I'm taking a Calculus I course online, which has been going pretty well considering that I haven't done much math since I graduated high school 5 years ago. However, I recently ran into a good bit of trouble with the chapter on delta-epsilon proofs. Specifically, my question is about non-linear equations and bounds. Here's the example that I'm working off of:
Prove that $\lim\limits_{x \to -1} {x^2-2x-2} = 1$
So we can apply part of our delta-epsilon definition:
|$(x^2-2x-2)-1$| < $\epsilon$
Simplify:
|$x^2-2x-3$| < $\epsilon$
Factor:
|$(x-3)(x+1)$| < $\epsilon$
Here is where I get confused, because the textbook has no information about this particular problem! I tried to find some help online, and I have found some videos, but I am still not clear on what exactly I need to do next and why.

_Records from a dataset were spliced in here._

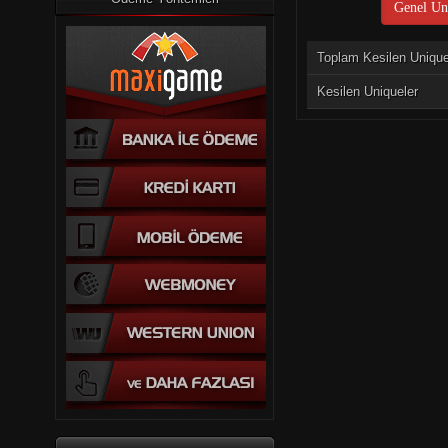
Genel Uni
Toplam Kesilen Uniqu
Kesilen Uniqueler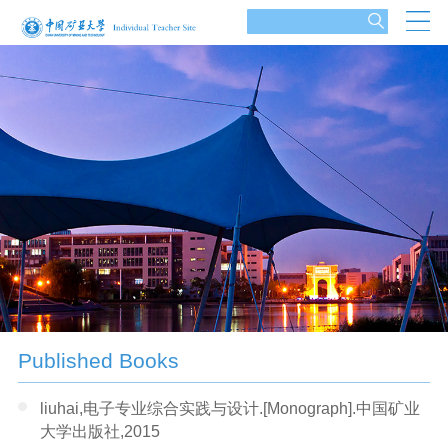
Published Books
liuhai,电子专业综合实践与设计.[Monograph].中国矿业
大学出版社,2015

I have read some web pages that talk about "bounding" the variables.
1) Why do we need to put a bound on these variables? 2) How do we bound them?
Intuition: $x$ being close to $-1$ will give you a bound on $x+1=x-(-1)$. But this in fact also gives you a bound on $x-3$ in the sense that $x-3$ is close to $-1-3=-4$. Say, if $x$ is within $1$ unit from $-1$, then $x-3$ is between $-5$ and $-3$.
Let $\delta=\min\{1,\epsilon/5\}$. Then if $|x-(-1)|<\delta$, then $$ |x+1|<\delta\leq\epsilon/5,\quad|x-3|=|x+1-4|\leq|x+1|+|-4|< 1+4=5. $$ Together, these imply $$ |x-(-1)|<\delta\implies|(x-3)(x+1)|=|x-3|\times|x+1|<5\times(\epsilon/5)=\epsilon. $$